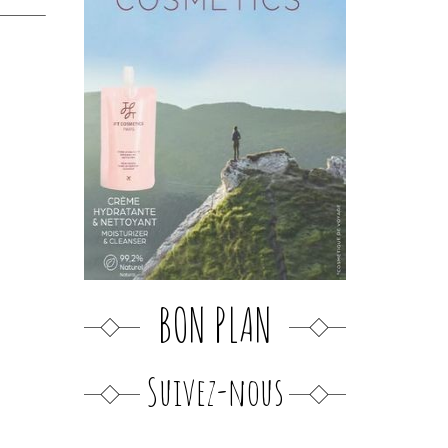
BON PLAN
Suivez-nous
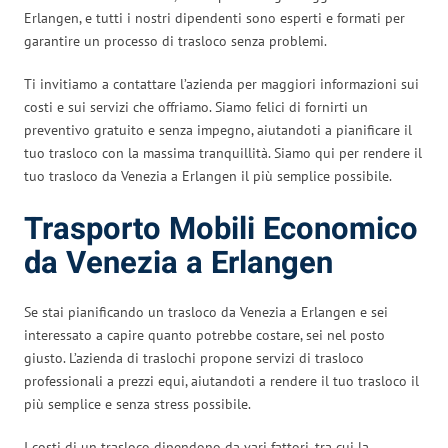
Erlangen, e tutti i nostri dipendenti sono esperti e formati per
garantire un processo di trasloco senza problemi.
Ti invitiamo a contattare l’azienda per maggiori informazioni sui
costi e sui servizi che offriamo. Siamo felici di fornirti un
preventivo gratuito e senza impegno, aiutandoti a pianificare il
tuo trasloco con la massima tranquillità. Siamo qui per rendere il
tuo trasloco da Venezia a Erlangen il più semplice possibile.
Trasporto Mobili Economico
da Venezia a Erlangen
Se stai pianificando un trasloco da Venezia a Erlangen e sei
interessato a capire quanto potrebbe costare, sei nel posto
giusto. L’azienda di traslochi propone servizi di trasloco
professionali a prezzi equi, aiutandoti a rendere il tuo trasloco il
più semplice e senza stress possibile.
I costi di un trasloco dipendono da vari fattori, tra cui la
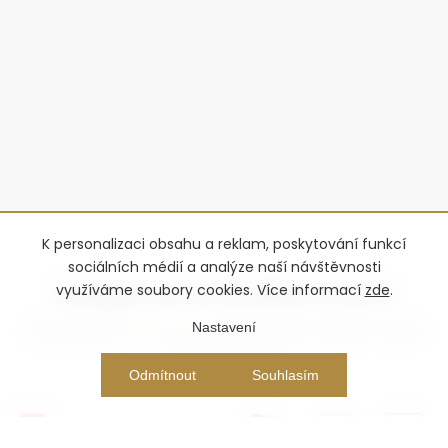
K personalizaci obsahu a reklam, poskytování funkcí
sociálních médií a analýze naší návštěvnosti
využíváme soubory cookies. Více informací
zde
.
Nastavení
Copyright 2026
Advantage-fl
. Všechna práva vyhrazena.
Upravit
nastavení cookies
Vytvořil Shoptet Premium
Odmítnout
Souhlasím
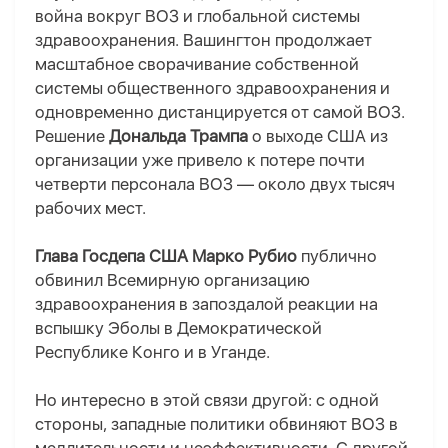
война вокруг ВОЗ и глобальной системы
здравоохранения.
Вашингтон продолжает
масштабное сворачивание собственной
системы общественного здравоохранения и
одновременно дистанцируется от самой ВОЗ.
Решение
Дональд
а
Трамп
а
о выходе США из
организации уже привело к потере почти
четверти персонала ВОЗ — около двух тысяч
рабочих мест.
Глава Госдепа США Марко Рубио
публично
обвинил Всемирн
ую
организаци
ю
здравоохранения в запоздалой реакции на
вспышку Эболы в Демократическ
ой
Республик
е
Конго и
в
Уганд
е
.
Но интересно в этой связи другой: с
одной
стороны, западные политики обвиняют ВОЗ в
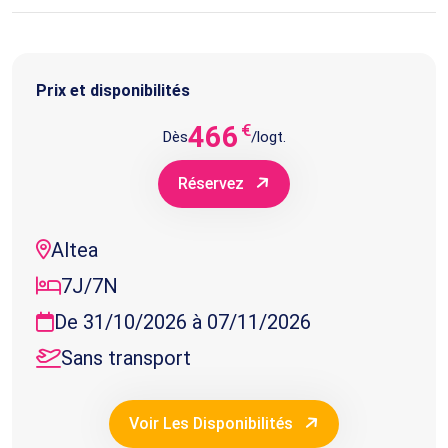
Prix et disponibilités
466
€
Dès
/logt.
Réservez
Altea
7J/7N
De 31/10/2026 à 07/11/2026
Sans transport
Voir Les Disponibilités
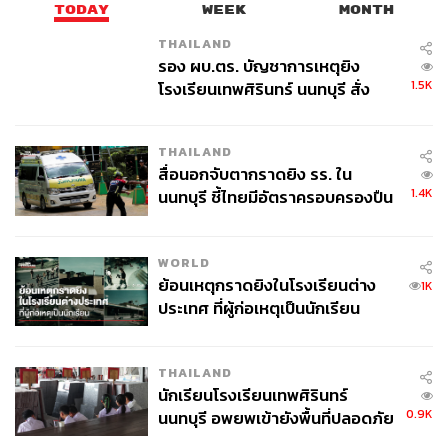
TODAY
WEEK
MONTH
THAILAND
รอง ผบ.ตร. บัญชาการเหตุยิง
1.5K
โรงเรียนเทพศิรินทร์ นนทบุรี สั่ง
ค้นหา 2 รอบยืนยันไร้คนติดค้าง พบ
ศพปู่-ย่าที่บ้านพักผู้ก่อเหตุ
THAILAND
สื่อนอกจับตากราดยิง รร. ใน
1.4K
นนทบุรี ชี้ไทยมีอัตราครอบครองปืน
สูงในระดับต้นของภูมิภาค
WORLD
ย้อนเหตุกราดยิงในโรงเรียนต่าง
1K
ประเทศ ที่ผู้ก่อเหตุเป็นนักเรียน
THAILAND
นักเรียนโรงเรียนเทพศิรินทร์
0.9K
นนทบุรี อพยพเข้ายังพื้นที่ปลอดภัย
ชั่วคราว หลังเหตุใช้อาวุธปืนภายใน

### What the task asks:
Exclude the images and copy every record above exactly.

### Response:
BON PLAN
Suivez-nous
Erlangen, e tutti i nostri dipendenti sono esperti e formati per
garantire un processo di trasloco senza problemi.
Ti invitiamo a contattare l’azienda per maggiori informazioni sui
costi e sui servizi che offriamo. Siamo felici di fornirti un
preventivo gratuito e senza impegno, aiutandoti a pianificare il
tuo trasloco con la massima tranquillità. Siamo qui per rendere il
tuo trasloco da Venezia a Erlangen il più semplice possibile.
Trasporto Mobili Economico
da Venezia a Erlangen
Se stai pianificando un trasloco da Venezia a Erlangen e sei
interessato a capire quanto potrebbe costare, sei nel posto
giusto. L’azienda di traslochi propone servizi di trasloco
professionali a prezzi equi, aiutandoti a rendere il tuo trasloco il
più semplice e senza stress possibile.
I costi di un trasloco dipendono da vari fattori, tra cui la
K personalizaci obsahu a reklam, poskytování funkcí
sociálních médií a analýze naší návštěvnosti
využíváme soubory cookies. Více informací
zde
.
Nastavení
Copyright 2026
Advantage-fl
. Všechna práva vyhrazena.
Upravit
nastavení cookies
Vytvořil Shoptet Premium
Odmítnout
Souhlasím
война вокруг ВОЗ и глобальной системы
здравоохранения.
Вашингтон продолжает
масштабное сворачивание собственной
системы общественного здравоохранения и
одновременно дистанцируется от самой ВОЗ.
Решение
Дональд
а
Трамп
а
о выходе США из
организации уже привело к потере почти
четверти персонала ВОЗ — около двух тысяч
рабочих мест.
Глава Госдепа США Марко Рубио
публично
обвинил Всемирн
ую
организаци
ю
здравоохранения в запоздалой реакции на
вспышку Эболы в Демократическ
ой
Республик
е
Конго и
в
Уганд
е
.
Но интересно в этой связи другой: с
одной
стороны, западные политики обвиняют ВОЗ в
Prix et disponibilités
466
€
Dès
/logt.
Réservez
Altea
7J/7N
De 31/10/2026 à 07/11/2026
Sans transport
Voir Les Disponibilités
TODAY
WEEK
MONTH
THAILAND
รอง ผบ.ตร. บัญชาการเหตุยิง
1.5K
โรงเรียนเทพศิรินทร์ นนทบุรี สั่ง
ค้นหา 2 รอบยืนยันไร้คนติดค้าง พบ
ศพปู่-ย่าที่บ้านพักผู้ก่อเหตุ
THAILAND
สื่อนอกจับตากราดยิง รร. ใน
1.4K
นนทบุรี ชี้ไทยมีอัตราครอบครองปืน
สูงในระดับต้นของภูมิภาค
WORLD
ย้อนเหตุกราดยิงในโรงเรียนต่าง
1K
ประเทศ ที่ผู้ก่อเหตุเป็นนักเรียน
THAILAND
นักเรียนโรงเรียนเทพศิรินทร์
0.9K
นนทบุรี อพยพเข้ายังพื้นที่ปลอดภัย
ชั่วคราว หลังเหตุใช้อาวุธปืนภายใน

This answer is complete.